Indeed, Amada, his first hit single - turning three years old next month - is named after the beloved grandmother he summered with as a child in Quito.

His roots became his rock: On the corncake arepas his Spanish-speaking mother put on the kitchen table, and the ceviches of those Ecuadoran summers, he would build his palate - and an emergent restaurant empire strung, coincidentally, along Chestnut Street, from Old City to West Philadelphia, serving some of the most enchanting food in the city.

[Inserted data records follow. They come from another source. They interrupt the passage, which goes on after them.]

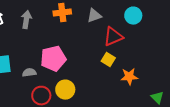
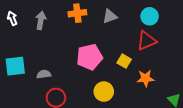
red triangle: (113, 37) -> (147, 41), moved
pink pentagon: (53, 59) -> (90, 57), moved
yellow circle: (65, 90) -> (104, 92), moved

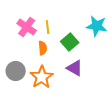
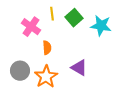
yellow line: (48, 27) -> (52, 14), moved
green square: (70, 42) -> (74, 18), moved

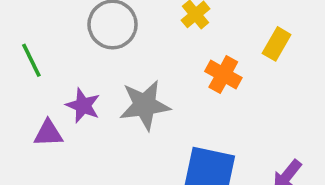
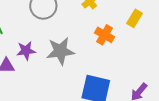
purple star: (83, 106) -> (26, 51), turned -30

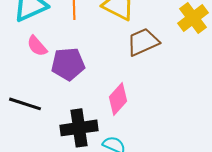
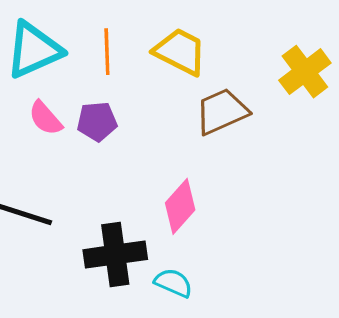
purple pentagon: (68, 64) -> (97, 121), moved, size x0.7

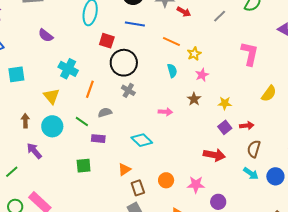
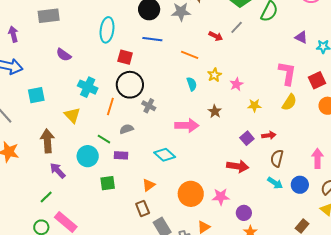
red arrow: (184, 12) -> (216, 36), moved
yellow star: (194, 54) -> (214, 75), moved
pink L-shape: (250, 54) -> (287, 73), moved
black circle: (124, 63) -> (130, 85), moved
pink star: (202, 75) -> (236, 84), moved
yellow star: (225, 103) -> (254, 105), moved
pink arrow: (165, 112) -> (187, 125), size x1.6
brown arrow: (25, 121) -> (47, 141), size x1.6
cyan circle: (52, 126) -> (88, 156), moved
green line: (12, 172) -> (46, 197), moved
orange circle: (166, 180) -> (191, 194), size x1.6
brown rectangle: (138, 188) -> (143, 208), moved

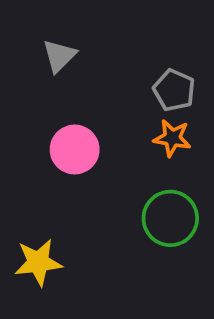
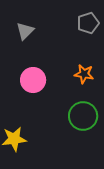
gray pentagon: (174, 90) -> (88, 23), moved, turned 30

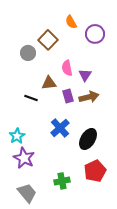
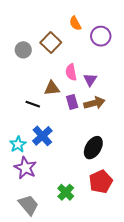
gray circle: (28, 53) -> (23, 50), moved
blue cross: (60, 128) -> (42, 136), moved
green cross: (62, 181) -> (66, 192), turned -35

So it has come to pass that the young chef who could hardly find a moment to make a friend for a year after he moved to the city eight years ago (to oversee Alma de Cuba for nuevo Latino godfather Douglas Rodriguez and restaurateur Stephen Starr) now employs a staff of 285.

Wearing a blue-checked shirt, Garces stood behind a cooktop last week at Amada, shaking a pan of littlenecks, re-creating a dish - clams with bomba rice and confit artichokes - that he first encountered on a prospecting visit to northern Spain a few years ago. (The recipe is in Latin Evolution, his new cookbook, with April White; you can watch him making it on the video accompanying this piece.)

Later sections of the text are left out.